Go to the line holding "tempered scales (16edo, 17edo, 20edo and" in the data below and repeat it exactly, then each line after it up to and including the one holding "number of ED visits for suspected suic". Omit pictures.
★ ★ ★ ★ ★ ★ ★
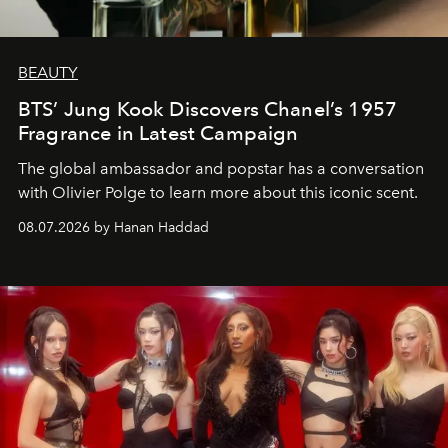
BEAUTY
BTS’ Jung Kook Discovers Chanel’s 1957
Fragrance in Latest Campaign
The global ambassador and popstar has a conversation
with Olivier Polge to learn more about this iconic scent.
08.07.2026 by Hanan Haddad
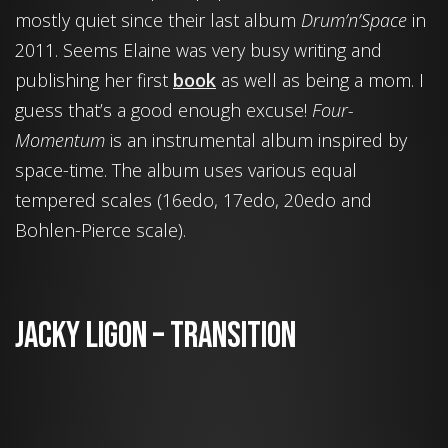
mostly quiet since their last album
Drum’n’Space
in
2011. Seems Elaine was very busy writing and
publishing her first
book
as well as being a mom. I
guess that’s a good enough excuse!
Four-
Momentum
is an instrumental album inspired by
space-time. The album uses various equal
tempered scales (16edo, 17edo, 20edo and
Bohlen-Pierce scale).
Jacky Ligon – Transition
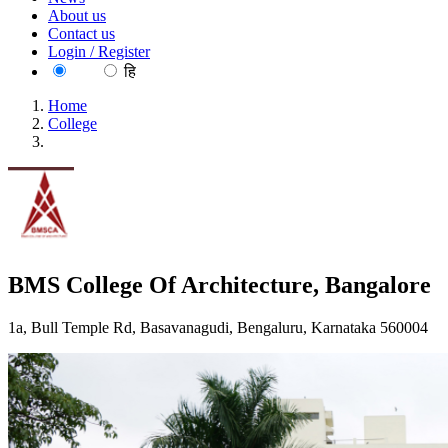
About us
Contact us
Login / Register
EN
हि
Home
College
BMS College Of Architecture, Bangalore
BMS College Of Architecture, Bangalore
1a, Bull Temple Rd, Basavanagudi, Bengaluru, Karnataka 560004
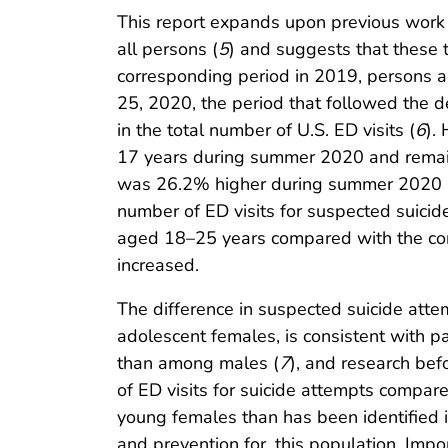
This report expands upon previous work h
all persons (
5
) and suggests that these
corresponding period in 2019, persons 
25, 2020, the period that followed the
in the total number of U.S. ED visits (
6
).
17 years during summer 2020 and remain
was 26.2% higher during summer 2020 a
number of ED visits for suspected suic
aged 18–25 years compared with the corr
increased.
The difference in suspected suicide att
adolescent females, is consistent with p
than among males (
7
), and research be
of ED visits for suicide attempts compar
young females than has been identified i
and prevention for, this population. Impo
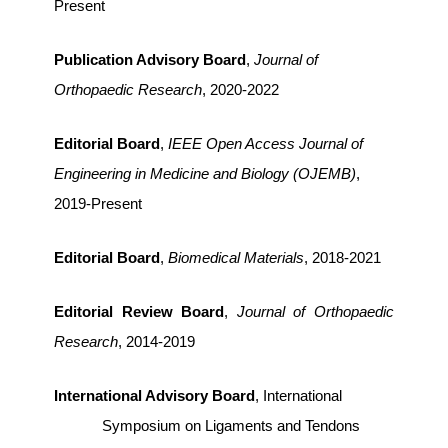
Present
Publication Advisory Board
,
Journal of
Orthopaedic Research
, 2020-2022
Editorial Board
,
IEEE Open Access Journal of
Engineering in Medicine and Biology (OJEMB)
,
2019-Present
Editorial Board
,
Biomedical Materials
, 2018-2021
Editorial Review Board
,
Journal of Orthopaedic
Research
, 2014-2019
International Advisory Board
, International
Symposium on Ligaments and Tendons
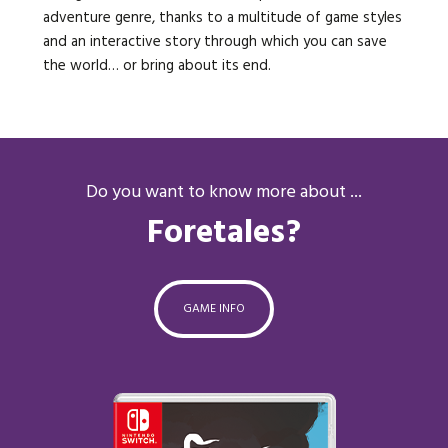
adventure genre, thanks to a multitude of game styles
and an interactive story through which you can save
the world… or bring about its end.
Do you want to know more about ...
Foretales?
GAME INFO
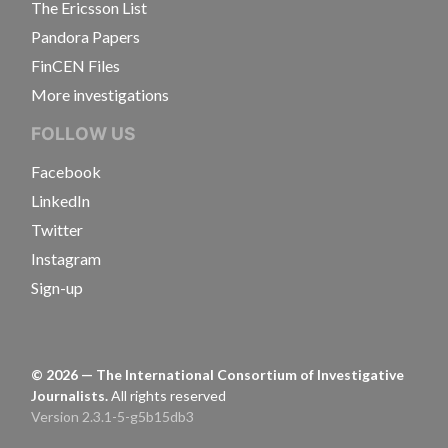
The Ericsson List
Pandora Papers
FinCEN Files
More investigations
FOLLOW US
Facebook
LinkedIn
Twitter
Instagram
Sign-up
©
2026
— The International Consortium of Investigative
Journalists.
All rights reserved
Version 2.3.1-5-g5b15db3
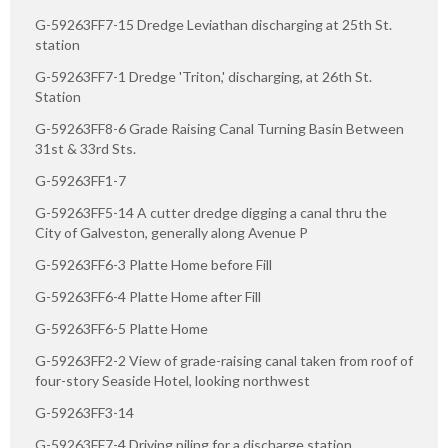
G-59263FF7-15 Dredge Leviathan discharging at 25th St.
station
G-59263FF7-1 Dredge 'Triton,' discharging, at 26th St.
Station
G-59263FF8-6 Grade Raising Canal Turning Basin Between
31st & 33rd Sts.
G-59263FF1-7
G-59263FF5-14 A cutter dredge digging a canal thru the
City of Galveston, generally along Avenue P
G-59263FF6-3 Platte Home before Fill
G-59263FF6-4 Platte Home after Fill
G-59263FF6-5 Platte Home
G-59263FF2-2 View of grade-raising canal taken from roof of
four-story Seaside Hotel, looking northwest
G-59263FF3-14
G-59263FF7-4 Driving piling for a discharge station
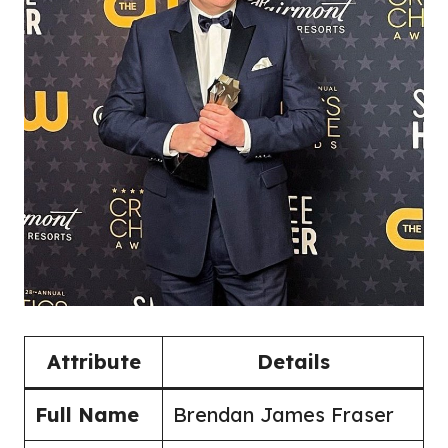
Attribute
Details
Full Name
Brendan James Fraser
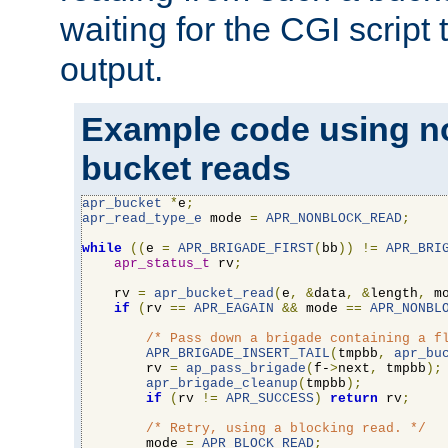
waiting for the CGI script
output.
Example code using n
bucket reads
apr_bucket
*
e
;
apr_read_type_e
 mode 
=
APR_NONBLOCK_READ
;
while
((
e 
=
APR_BRIGADE_FIRST
(
bb
))
!=
APR_BRI
apr_status_t
 rv
;
    rv 
=
apr_bucket_read
(
e
,
&
data
,
&
length
,
 m
if
(
rv 
==
APR_EAGAIN
&&
 mode 
==
APR_NONBL
/* Pass down a brigade containing a f
APR_BRIGADE_INSERT_TAIL
(
tmpbb
,
apr_bu
        rv 
=
ap_pass_brigade
(
f-
>
next
,
 tmpbb
);
apr_brigade_cleanup
(
tmpbb
);
if
(
rv 
!=
APR_SUCCESS
)
return
 rv
;
/* Retry, using a blocking read. */
        mode 
=
APR_BLOCK_READ
;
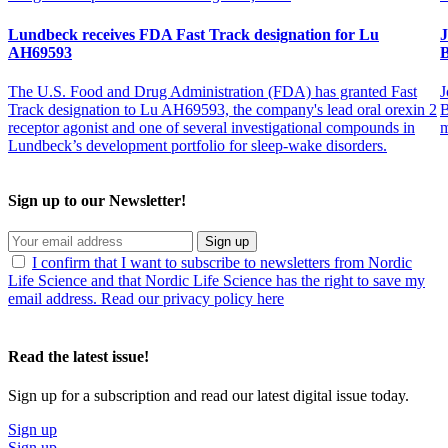
Lundbeck receives FDA Fast Track designation for Lu
J
AH69593
B
The U.S. Food and Drug Administration (FDA) has granted Fast
J
Track designation to Lu AH69593, the company's lead oral orexin 2
B
receptor agonist and one of several investigational compounds in
m
Lundbeck’s development portfolio for sleep-wake disorders.
Sign up to our Newsletter!
Sign up
I confirm that I want to subscribe to newsletters from Nordic
Life Science and that Nordic Life Science has the right to save my
email address. Read our privacy policy here
Read the latest issue!
Sign up for a subscription and read our latest digital issue today.
Sign up
Sign up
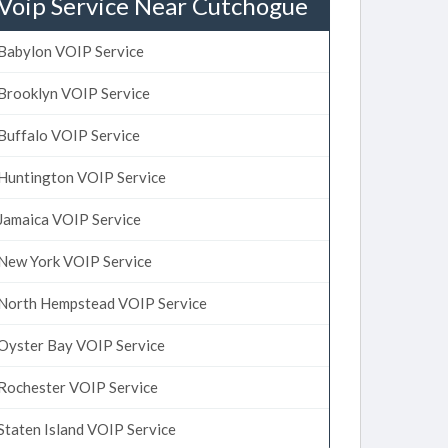
Voip Service Near Cutchogue
Babylon VOIP Service
Brooklyn VOIP Service
Buffalo VOIP Service
Huntington VOIP Service
Jamaica VOIP Service
New York VOIP Service
North Hempstead VOIP Service
Oyster Bay VOIP Service
Rochester VOIP Service
Staten Island VOIP Service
★ ★ ★ ★ ★ ★ ★
▶ Task result
tempered scales (16edo, 17edo, 20edo and
Bohlen-Pierce scale).
Jacky Ligon – Transition
About us
Contact us
Login / Register
EN
हि
Home
College
BMS College Of Architecture, Bangalore
BMS College Of Architecture, Bangalore
1a, Bull Temple Rd, Basavanagudi, Bengaluru, Karnataka 560004
This report expands upon previous work h
all persons (
5
) and suggests that these
corresponding period in 2019, persons 
25, 2020, the period that followed the
in the total number of U.S. ED visits (
6
).
17 years during summer 2020 and remain
was 26.2% higher during summer 2020 a
number of ED visits for suspected suic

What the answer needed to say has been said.